2) Huntingtin is also known to regulate endocytosis. We will investigate whether htt and its phosphorylation could impact on APP endocytosis and processing. We will study the role of htt on APP endocytosis and its association with secretases.

3) We will investigate the consequences of htt expression and phosphorylation on Abeta production in vivo by crossing AD mice (TgAPPswe,PSEN1DE9) with mice inducibly deleted for htt in the hippocampus (showing reduced transport) as well as with htt mice HdhS421A and HdhS421D mice. We will then investigate these mice at the neuropathological and behavioral levels using cognitive tests. Abeta production, amyloid formation and synaptic markers will be assessed.
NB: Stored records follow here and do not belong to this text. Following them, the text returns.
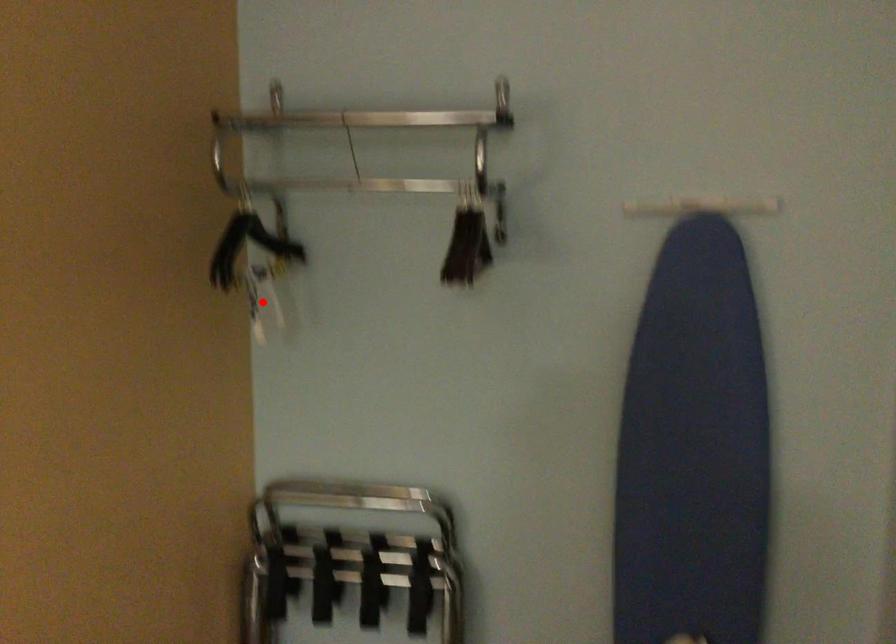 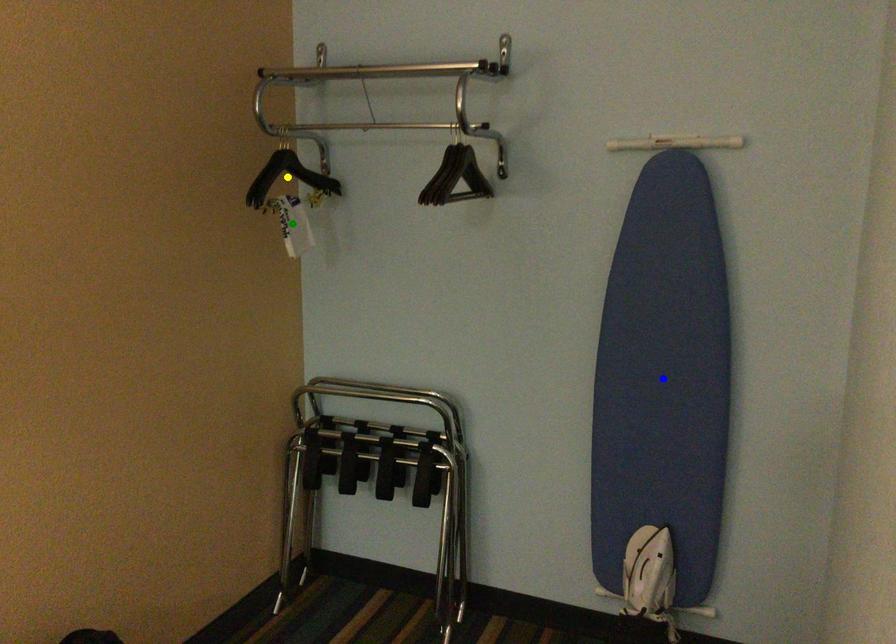 Question: I am providing you with two images of the same scene from different viewpoints. A red point is marked on the first image. You are given multiple points on the second image. In image 2, which mark is for the same physical point as the one in image 1?

Choices:
 (A) blue point
 (B) yellow point
 (C) green point

Answer: (C) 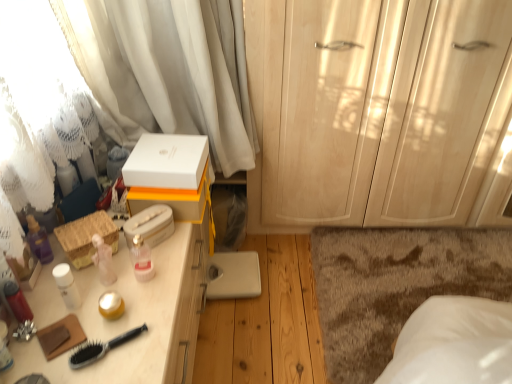 Locate an element on the screen. free space between black plastic brush at lower left and matte white lotion at left, placed as the 1th toiletry when sorted from left to right is located at coordinates (52, 355). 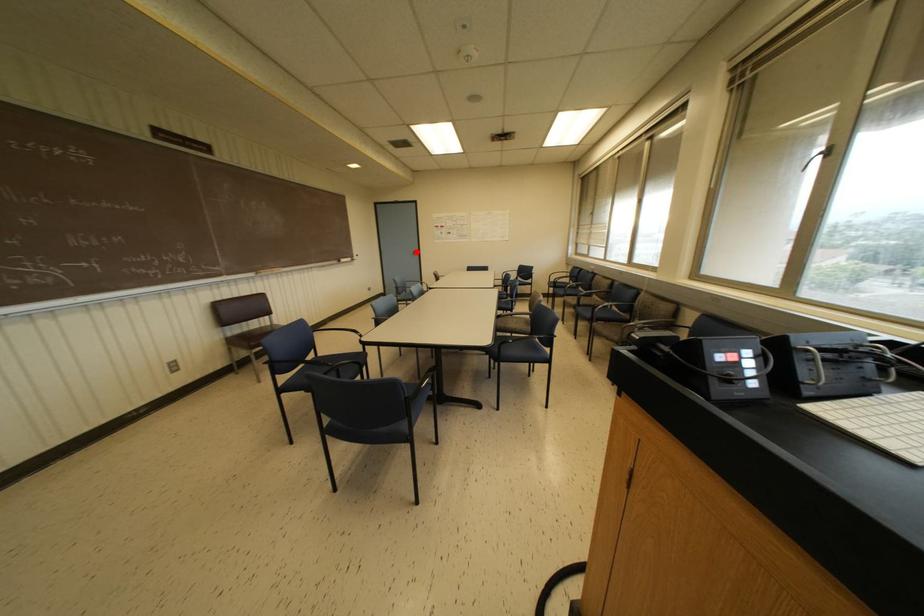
We believe this proposal will lead to a better knowledge of the cellular and molecular mechanisms that control APP trafficking from intracellular compartments to the plasma membranes at synapses and, from the membrane to endocytic compartments. These approaches could therefore reveal new mechanisms for the regulation of Aß production and identify potential therapeutic strategies. Finally, our work may also reveal an unexpected link between AD and HD and open new research avenues on neurodegenerative processes.